Thursday, October 31, 2019

Halloween Workout

The only indication that today is different from all other days this week is that my son puts on his knight costume to wear to school. It's dark and raining when the school bus finally arrives. I'm also wearing a costume of sorts. I have a few items that I would never wear otherwise: skeleton tights and an oversized black tank with an aerated back (slits cut horizontally across) with skulls and roses on the front. I bought it the day after Halloween last year when there were a lot of pop-up Spirit Halloween stores. Now there aren't any. I got the skeleton tights from Kmart several years ago. There are no Kmarts anymore either.

Both the tights and the shirt are sized Medium. I can wear the shirt like a tunic. The tights fit but don't have much give to them in spite of claiming to be made of lycra and nylon. They have seams that leave red marks on my skin afterward. They also have a tag right on the back seam which eventually chafes when I do abdominal exercises. It's a good thing I only wear this once a year.

It's a Shoulders Plus workout day, which just means cardio, core, and deltoids. At first, I'm cold and I have my hoodie zipped all the way up. I appear to be the only person celebrating Halloween. Perhaps it's because the day is so dreary, rainy and dark. Or because it's a Thursday. I don't really care. I get my 30 plus minutes of cardio done, stretch, do my core workout and come back into the free weight area to work shoulders.

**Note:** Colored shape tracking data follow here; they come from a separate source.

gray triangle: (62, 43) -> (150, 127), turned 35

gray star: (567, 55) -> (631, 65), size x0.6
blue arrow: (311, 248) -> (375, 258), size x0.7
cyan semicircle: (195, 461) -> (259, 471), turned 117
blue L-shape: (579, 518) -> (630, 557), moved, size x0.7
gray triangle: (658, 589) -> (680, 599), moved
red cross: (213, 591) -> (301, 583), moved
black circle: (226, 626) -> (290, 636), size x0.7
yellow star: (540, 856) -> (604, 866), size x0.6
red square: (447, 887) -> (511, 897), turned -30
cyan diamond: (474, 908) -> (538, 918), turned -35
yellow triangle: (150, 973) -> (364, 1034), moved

I use the regular 10 lb DBs instead of the chrome beauty bells and am surprised by how much easier doing Shoulder Presses feel. Perhaps because I actually did those mid- and high-band pulls at the Stretch Cage? However, I'm so spacey that I can't remember whether I did 2 or 3 sets. Ugh. Time to move on. The DB Lateral Raises superset with Reverse Inclined Flys are still heavy. At least until I warm up. By the 4th set, they feel pretty good. Done!

All I really need to do is a bit more cardio so I choose the Step Mill. The one with the working HR monitor is occupied so I use the other one. The slightly faster speed definitely makes this more exciting. And then some stretching. Well, whatever stretching my tights will actually let me do.

Halloween Thursday Shoulders

30 + 5 cd elliptical
Program 1
Miles 2.95
Calories 333
HR 152-200 (87, 98, 96, 94)

Cage Stretch
Mid-Band Pull 15
Hi-Band Pull 15

Elbow Plank 60s
Crunches 60/60
Bicycles 60
Horizontal Scissors 60
Side Planks 2 x 60s
Bird Dogs 2 x 60s

DB Shoulder Press s/s Front Raises
10 lbs x 12 reps x 2

DB Laterals s/s Rev Incl Flys
20lbs x 12/20 reps x 4 sets

20 Step Mill
Level 4
Calories 128
Total steps 842
Floors 52
HR n/a

Stretch

Wednesday, October 30, 2019

Listening to Your Body

My anxiety is getting the best of me and ruining my sleep. Last night I only got five and a half hours. I averaged six over the weekend, which isn't even close to optimal. I wake up with my heart pounding and a sense of dread and doom that has nothing to do with any dreams I've had. It makes me appreciate the morning bird calls as a wakeup alarm because that's not jarring like most of the melodies I have access to. So it's not as if I can't sleep through the night. It's just that I never seem to get to bed on time. Last night I listened to thumping and banging for an hour. It turns out my son couldn't sleep and decided to rearrange his room at midnight.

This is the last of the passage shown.